Interest rates: Interest rate is the rate at which farmers can borrow money from bank i.e. the amount of interest a farmer will have to pay on the money borrowed.
High interest rate discourages borrowing while low interest rate encourages borrowing. Therefore, farmers cannot borrow when the interest rate is too high
Collateral security: This is what the banks and other financial institutions will want a borrower to present before a loan can be given.
Such securities include landed property, buildings etc. most farmers do not have these securities and therefore, cannot borrow money.
Banks, therefore, find it very difficult to grant loan to farmers engaged in the cultivation of such crops
Unpredictable climate which can lead to crop failure:
Agricultural activities in Nigeria depend naturally on rainfall. A good rainfall encourages productivity but lack or rainfall is a doom to farming activities.
Banks, therefore, are always afraid to lend money to farmers because unfavorable climate can lead to crop failure
Lack of farm records: Farmers lack good farm records of all their activities which can be used to assess their credit worthiness
High level of loan defaulters: Farmers may not be able to repay the principal, let alone the interest charged, in case of natural disaster.

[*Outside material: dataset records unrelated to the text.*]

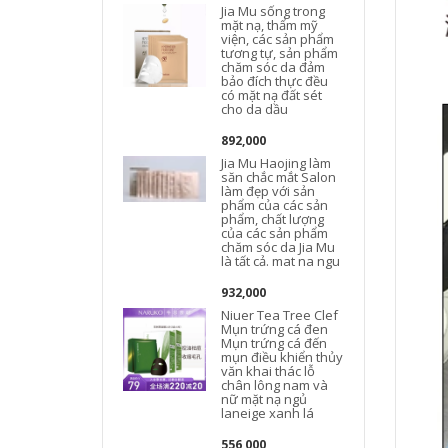
Jia Mu sống trong
mặt nạ, thẩm mỹ
viện, các sản phẩm
tương tự, sản phẩm
chăm sóc da đảm
bảo đích thực đều
có mặt nạ đất sét
cho da dầu
892,000
Jia Mu Haojing làm
săn chắc mắt Salon
làm đẹp với sản
phẩm của các sản
phẩm, chất lượng
của các sản phẩm
chăm sóc da Jia Mu
là tất cả. mat na ngu
932,000
Niuer Tea Tree Clef
Mụn trứng cá đen
Mụn trứng cá đến
mụn điều khiển thủy
văn khai thác lỗ
chân lông nam và
nữ mặt nạ ngủ
laneige xanh lá
556,000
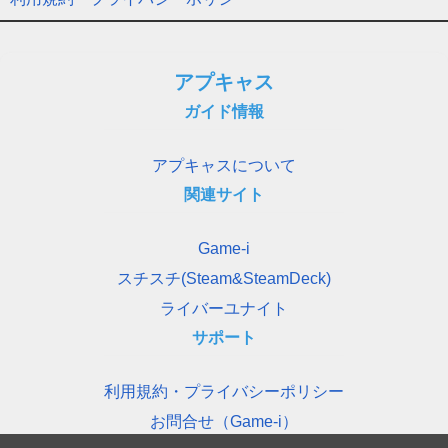
アプキャス
ガイド情報
アプキャスについて
関連サイト
Game-i
スチスチ(Steam&SteamDeck)
ライバーユナイト
サポート
利用規約・プライバシーポリシー
お問合せ（Game-i）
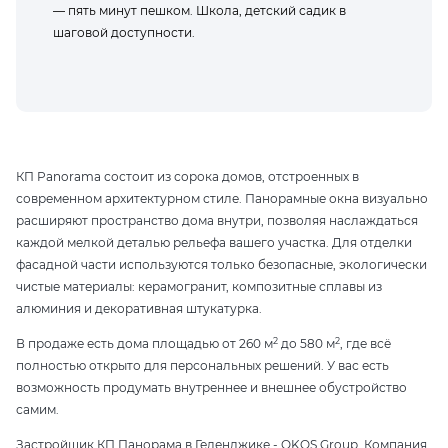
— пять минут пешком. Школа, детский садик в
шаговой доступности.
КП Panorama состоит из сорока домов, отстроенных в
современном архитектурном стиле. Панорамные окна визуально
расширяют пространство дома внутри, позволяя наслаждаться
каждой мелкой деталью рельефа вашего участка. Для отделки
фасадной части используются только безопасные, экологически
чистые материалы: керамогранит, композитные сплавы из
алюминия и декоративная штукатурка.
2
2
В продаже есть дома площадью от 260 м
до 580 м
, где всё
полностью открыто для персональных решений. У вас есть
возможность продумать внутреннее и внешнее обустройство
самим.
Застройщик КП Панорама в Геленджике - OKOS Group. Компания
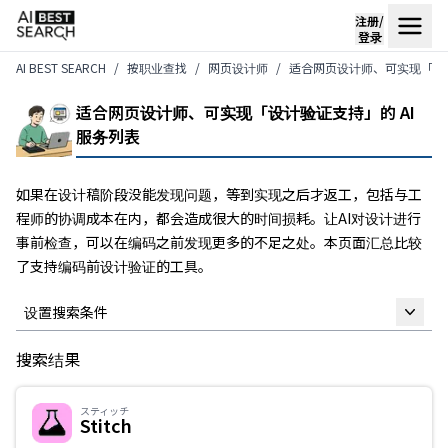
注册/
登录
AI BEST SEARCH
按职业查找
网页设计师
适合网页设计师、可实现「设计
适合网页设计师、可实现「设计验证支持」的 AI
服务列表
如果在设计稿阶段没能发现问题，等到实现之后才返工，包括与工
程师的协调成本在内，都会造成很大的时间损耗。让AI对设计进行
事前检查，可以在编码之前发现更多的不足之处。本页面汇总比较
了支持编码前设计验证的工具。
设置搜索条件
搜索结果
自由关键词
スティッチ
Stitch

Lack of insurance policy: Farmers do not take insurance policy on their farms
Lack of moratorium: Banks do not give moratorium or deferment of payment of loans to farmers
Land tenure system: The prevalent land tenure system works against procurement of agricultural loans
Small farm holdings: Farm holdings are too small and uneconomical to operate for mechanization and profit
Lack of awareness: As a result of high level of illiteracy among farmers, they are hardly aware of the existence of loan facilities in banks.
Bureaucracy: bureaucracy (redtapism) which is normally involved in the procurement of loan does lead to non-disbursement of loans to farmers.